Suppose I were a Bluebeard who had enticed a young girl into my dim chamber of poetic-thought. Suppose I took the little knife of rhyme and coolly sliced off one of her ears, two or three of her fingers, and finished by clawing out a generous handful of her shimmering, myriad-tinted hair, with the hands of meter. I might afterwards display her to the world, saying: “Look! Is she not still beautiful, still almost perfect?” But would that excuse my butchery? The lesson is perhaps fairly clear. Rhymed verse mutilates and cramps poetry. It is impossible for even the greatest poet completely to rise above its limitations. He may succeed in a measure, but that is due to his strength and not to the useless fetters he wears. But, say the defenders of the fetters, rhyme and meter are excellent disciplines. Does Poetry or does the Poet need to be disciplined? Are they cringing slaves who cannot be trusted to walk alone and unbound? These are obvious things, but one must sometimes be obvious when speaking to those who still possess a childish belief. Poetry is not determined by the monotonous form in which it is usually clothed, but by the strength or weakness of its voice. Because men have foolishly placed this voice in the mouth of a child, wearing a dress with so many checks on it, and a hat the blackness of which matches the ebony of its ugly shoes, it does not necessarily follow that the voice becomes miraculously changed when placed in some other mouth, whose owner wears a different garb. Then there is the rhythm difficulty. If the little child, Rhyme and Meter, does not swing his foot in time to what he is saying, adding rhythm, his words, according to some, change from poetry to prose. What delightful superstitions!

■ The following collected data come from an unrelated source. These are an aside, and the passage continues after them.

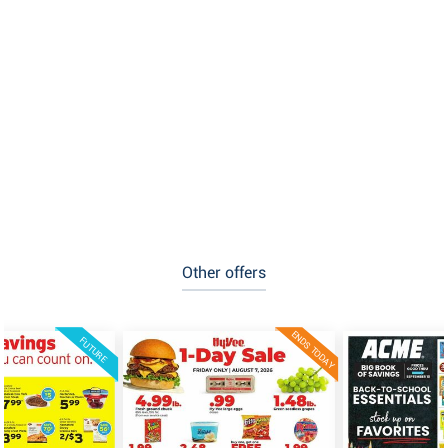
Other offers
ENDS TODAY
FUTURE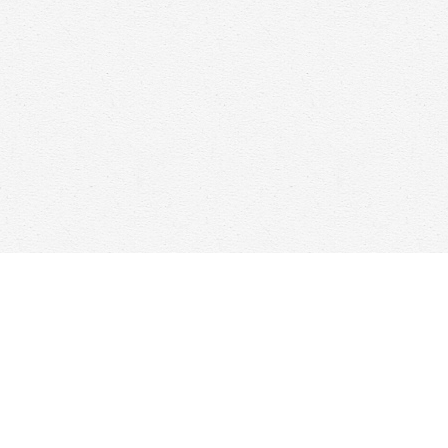
Find us at
Woolf & Company
25 Main Street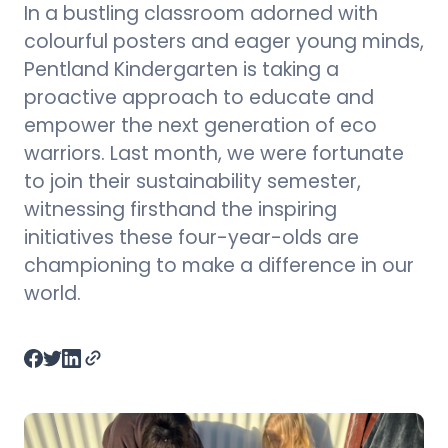
In a bustling classroom adorned with
colourful posters and eager young minds,
Pentland Kindergarten is taking a
proactive approach to educate and
empower the next generation of eco
warriors. Last month, we were fortunate
to join their sustainability semester,
witnessing firsthand the inspiring
initiatives these four-year-olds are
championing to make a difference in our
world.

Poets can undoubtedly rise to great heights, in spite of the fact that they must replace stronger words with weaker ones, because “passion” does not rhyme with “above,” but “love” does. But how much higher could they rise if they were free? I do not say that to eliminate rhyme, meter, and rhythm is to make the way absolutely clear. The Poet must still be a Poet to climb. Nor do I say that if the Poet finds that rhyme, rhythm, and meter happen almost to fit his poetic thoughts, he must not use them. I only say that the poet who finds that the usual forms of poetry confine and mar his poetic thoughts should be able to discard them without receiving the usual chorus of sneers, and that if he does he is not miraculously changed from a poet to a writer of prose.